(Stored data)
^^^^^^^^^^^^^^^^
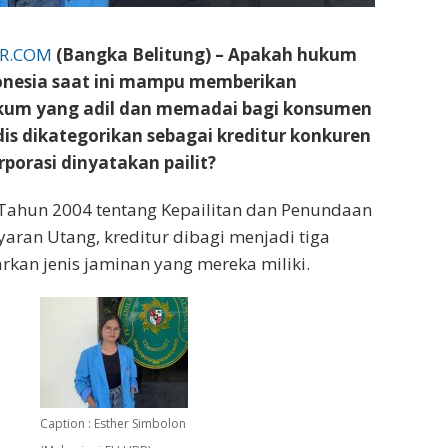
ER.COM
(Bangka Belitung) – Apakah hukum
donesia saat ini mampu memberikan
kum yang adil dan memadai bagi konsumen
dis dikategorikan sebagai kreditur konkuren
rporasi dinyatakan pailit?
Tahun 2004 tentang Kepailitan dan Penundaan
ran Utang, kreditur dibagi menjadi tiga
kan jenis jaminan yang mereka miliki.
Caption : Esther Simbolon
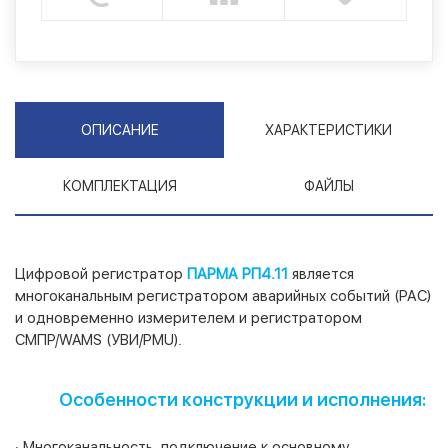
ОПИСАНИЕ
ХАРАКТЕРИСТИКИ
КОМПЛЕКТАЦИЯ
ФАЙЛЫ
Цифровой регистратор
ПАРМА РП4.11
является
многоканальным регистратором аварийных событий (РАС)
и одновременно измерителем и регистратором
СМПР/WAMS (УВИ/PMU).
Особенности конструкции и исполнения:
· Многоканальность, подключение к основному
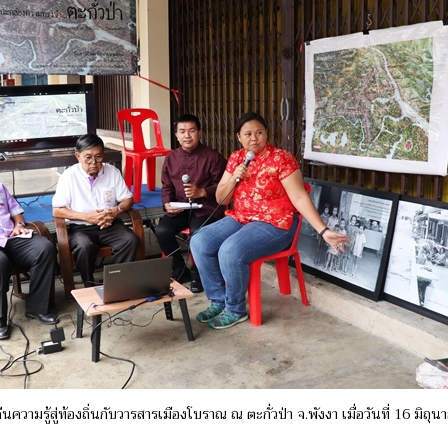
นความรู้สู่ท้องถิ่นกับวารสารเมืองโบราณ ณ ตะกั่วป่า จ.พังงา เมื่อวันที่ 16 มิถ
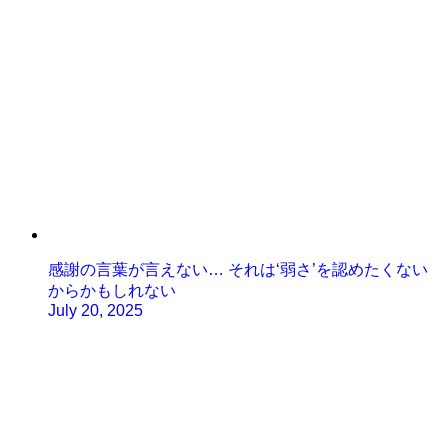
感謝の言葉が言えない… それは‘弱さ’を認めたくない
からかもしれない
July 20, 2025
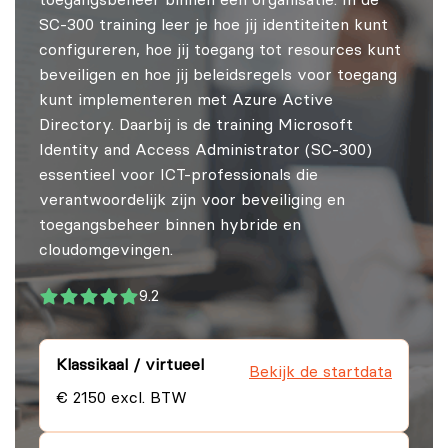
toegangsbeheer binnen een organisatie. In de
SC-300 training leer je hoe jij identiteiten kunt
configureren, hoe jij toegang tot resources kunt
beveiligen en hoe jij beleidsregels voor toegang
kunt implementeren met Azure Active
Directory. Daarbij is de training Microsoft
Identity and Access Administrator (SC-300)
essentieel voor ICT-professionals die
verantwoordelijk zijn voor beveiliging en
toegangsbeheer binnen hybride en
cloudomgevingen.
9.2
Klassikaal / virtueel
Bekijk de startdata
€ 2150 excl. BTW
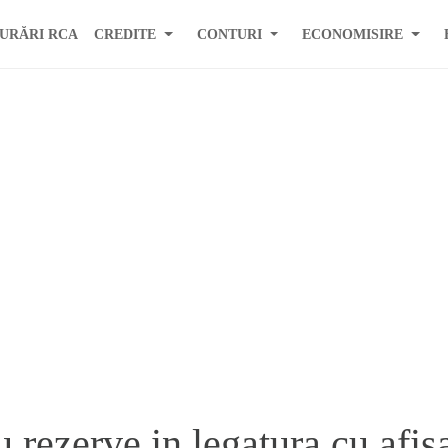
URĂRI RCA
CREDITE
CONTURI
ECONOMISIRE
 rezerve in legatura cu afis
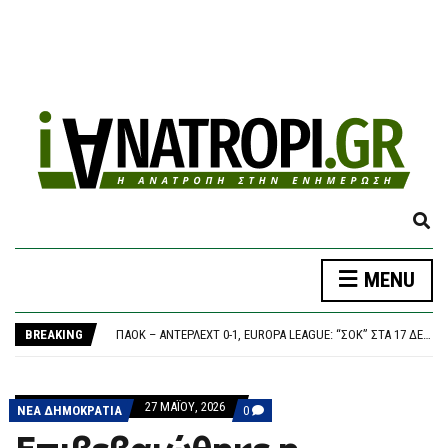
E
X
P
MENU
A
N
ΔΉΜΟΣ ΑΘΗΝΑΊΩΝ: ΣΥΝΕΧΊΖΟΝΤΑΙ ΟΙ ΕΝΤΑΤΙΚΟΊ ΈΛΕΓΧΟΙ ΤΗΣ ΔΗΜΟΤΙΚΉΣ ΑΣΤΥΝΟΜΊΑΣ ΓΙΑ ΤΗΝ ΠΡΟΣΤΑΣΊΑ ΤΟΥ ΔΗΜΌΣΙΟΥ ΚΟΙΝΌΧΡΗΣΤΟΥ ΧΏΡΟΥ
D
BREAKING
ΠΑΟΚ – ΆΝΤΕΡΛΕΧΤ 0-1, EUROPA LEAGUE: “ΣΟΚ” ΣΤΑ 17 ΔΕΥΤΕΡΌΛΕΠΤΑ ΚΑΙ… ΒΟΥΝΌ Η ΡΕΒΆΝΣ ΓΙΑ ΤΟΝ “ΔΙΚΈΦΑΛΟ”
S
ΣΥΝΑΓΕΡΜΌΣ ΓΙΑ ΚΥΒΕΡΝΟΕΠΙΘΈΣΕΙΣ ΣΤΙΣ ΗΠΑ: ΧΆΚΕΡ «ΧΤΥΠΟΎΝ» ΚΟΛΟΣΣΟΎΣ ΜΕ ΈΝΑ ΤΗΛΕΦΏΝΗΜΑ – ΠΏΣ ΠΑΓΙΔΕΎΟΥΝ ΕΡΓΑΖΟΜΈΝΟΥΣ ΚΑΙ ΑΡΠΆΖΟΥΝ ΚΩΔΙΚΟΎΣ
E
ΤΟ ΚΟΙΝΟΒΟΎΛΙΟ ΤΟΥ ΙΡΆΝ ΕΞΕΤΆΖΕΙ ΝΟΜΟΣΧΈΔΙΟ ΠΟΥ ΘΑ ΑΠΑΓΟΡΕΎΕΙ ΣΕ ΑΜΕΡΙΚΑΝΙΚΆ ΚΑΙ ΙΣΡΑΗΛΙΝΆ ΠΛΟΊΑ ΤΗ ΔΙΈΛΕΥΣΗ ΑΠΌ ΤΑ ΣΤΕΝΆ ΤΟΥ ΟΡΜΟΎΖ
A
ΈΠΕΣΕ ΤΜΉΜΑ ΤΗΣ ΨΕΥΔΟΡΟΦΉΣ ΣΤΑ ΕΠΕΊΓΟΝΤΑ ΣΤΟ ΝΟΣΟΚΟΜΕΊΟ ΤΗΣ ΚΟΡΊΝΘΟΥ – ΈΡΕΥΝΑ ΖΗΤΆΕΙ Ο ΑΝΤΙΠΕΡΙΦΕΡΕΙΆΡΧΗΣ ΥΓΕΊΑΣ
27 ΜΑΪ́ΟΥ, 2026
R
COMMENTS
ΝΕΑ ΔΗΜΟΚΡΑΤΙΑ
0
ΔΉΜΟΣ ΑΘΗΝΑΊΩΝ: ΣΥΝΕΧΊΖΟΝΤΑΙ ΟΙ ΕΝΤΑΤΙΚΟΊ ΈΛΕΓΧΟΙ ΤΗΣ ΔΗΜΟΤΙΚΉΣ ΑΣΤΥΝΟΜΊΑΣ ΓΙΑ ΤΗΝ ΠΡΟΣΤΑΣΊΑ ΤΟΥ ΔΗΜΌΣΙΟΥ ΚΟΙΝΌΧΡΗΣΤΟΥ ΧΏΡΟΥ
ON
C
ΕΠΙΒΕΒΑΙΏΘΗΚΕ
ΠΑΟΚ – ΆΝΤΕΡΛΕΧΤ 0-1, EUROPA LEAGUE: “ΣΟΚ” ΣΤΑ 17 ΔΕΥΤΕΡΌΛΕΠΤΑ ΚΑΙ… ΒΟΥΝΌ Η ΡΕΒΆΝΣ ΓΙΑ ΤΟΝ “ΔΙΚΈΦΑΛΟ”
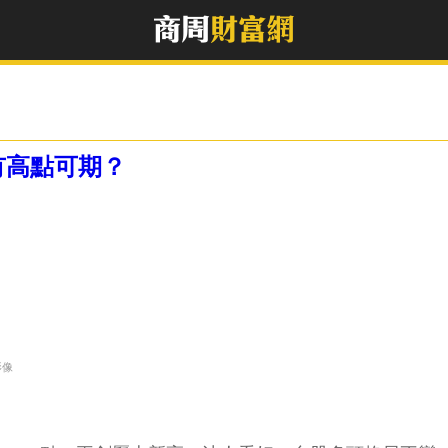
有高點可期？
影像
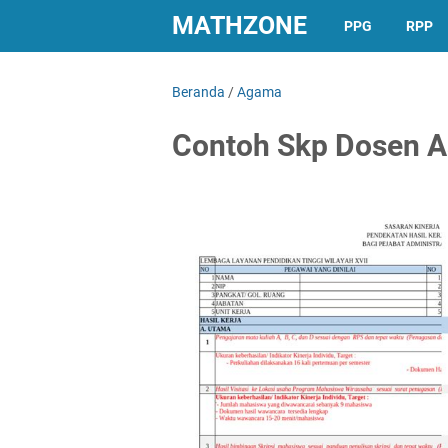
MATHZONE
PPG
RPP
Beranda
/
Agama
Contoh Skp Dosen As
^^^^^^^^^^^^^^^^
**TASK DESCRIPTION**
Please work out how many lines in the records hold the string "toegangsbeheer", and give only the number.

**TASK RESPONSE**
2